* [Provided records]:
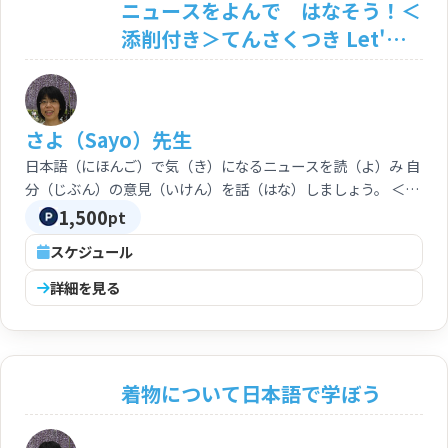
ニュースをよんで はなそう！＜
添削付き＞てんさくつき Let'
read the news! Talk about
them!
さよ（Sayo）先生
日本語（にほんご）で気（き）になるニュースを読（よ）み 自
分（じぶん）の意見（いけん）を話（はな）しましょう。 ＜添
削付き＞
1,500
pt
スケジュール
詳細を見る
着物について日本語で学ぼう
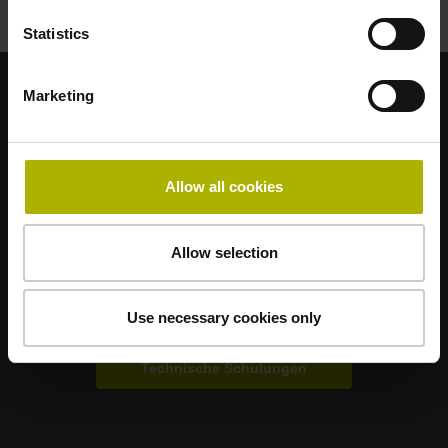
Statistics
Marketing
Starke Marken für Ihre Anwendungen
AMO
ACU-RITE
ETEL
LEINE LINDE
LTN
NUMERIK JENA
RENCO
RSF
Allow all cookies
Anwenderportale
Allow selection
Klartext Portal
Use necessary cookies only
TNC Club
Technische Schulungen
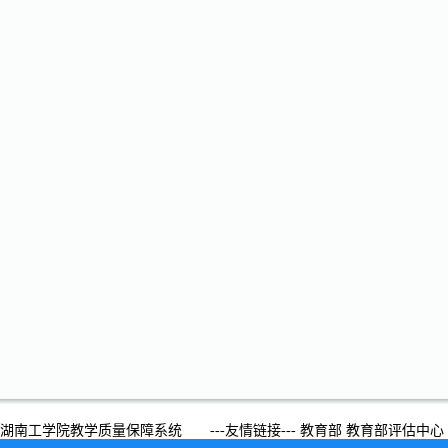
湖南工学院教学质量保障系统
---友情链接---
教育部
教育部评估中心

* [Work task]: From the line that contains "Klartext Portal" to the end of the listing, give every line again exactly as written. Leave the pictures out.

* [Output below]:
Klartext Portal
Use necessary cookies only
TNC Club
Technische Schulungen
湖南工学院教学质量保障系统
---友情链接---
教育部
教育部评估中心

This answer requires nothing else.